During the last few years, electronic cigarettes have quietly become the most effective smoking cessation method available.

As e-cig use – “vaping” – has increased, smoking prevalence has decreased nationally from 21 percent in 2005 to 17.8 percent in recent years, which translates into millions of former smokers. This is the fastest decrease in smoking rates we’ve ever seen, both for youngsters and adults.

But wait, e-cigs cannot be marketed for smoking cessation because tobacco corporations lobbied the FDA to regulate e-cigs in 2009 as a “tobacco product.” If e-cigs were known by any other name – vaporizers, atomizers or inhaler – perhaps municipal officials would not conflate vaping and smoking. The Bloomington City Council recently overreached by prohibiting vapers from sampling in vape stores, thus “protecting” vapers from vapor.

The vast majority of vapers are adult former smokers, and most e-cig stores discourage non-smokers from trying e-cigs on site, now moot in Bloomington. Naturally, some adolescents experiment with vaping, because they’ll try anything that feels “cool.” But few will graduate to smoking – why spend 10 times more for a demonstrably more harmful, detectable and socially unacceptable product?

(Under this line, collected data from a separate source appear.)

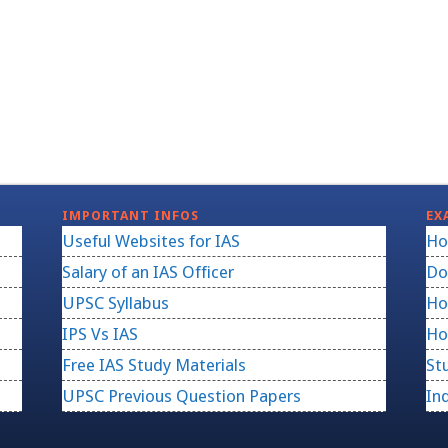
IMPORTANT INFOS
EX
Useful Websites for IAS
Ho
Salary of an IAS Officer
Do
UPSC Syllabus
Ho
IPS Vs IAS
Ho
Free IAS Study Materials
St
UPSC Previous Question Papers
In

I am only one of the millions who have stopped smoking (a pack-a-day for 55 years) thanks to e-cigs. I started as a teen because it was cool, but as the research came in, I tried to quit many times – cold turkey, gum, lozenges and Zyban. All my efforts failed, and until last year I’d resigned myself to continue smoking until my last breath.

But since May 2013, resignation has turned to relief. I quit smoking and have zero desire ever to smoke again. Both my lungs (no congestion) and nicotine receptors are happy. E-cigs are not for everyone, but for many they are an elegant solution. I loved to smoke, and e-cigs work because they mimic the smoking experience, holding them, inhaling and watching the exhaled vapor, which looks like smoke.

Ah, there’s the rub, vaping looks like smoking. But things are not always as they appear.

First, e-cigs have no combustion, no smelly smoke, no tobacco and no carcinogenic tar. The exhaled water vapor is harmless to bystanders, according to studies thus far. Second, tobacco cigarettes contain at least 4,000 ingredients, some carcinogenic, added over the decades to enhance taste and increase addictiveness. By contrast, e-cigs contain just four ingredients — vegetable glycerin, propylene glycol, nicotine (which is flavorless) and flavoring.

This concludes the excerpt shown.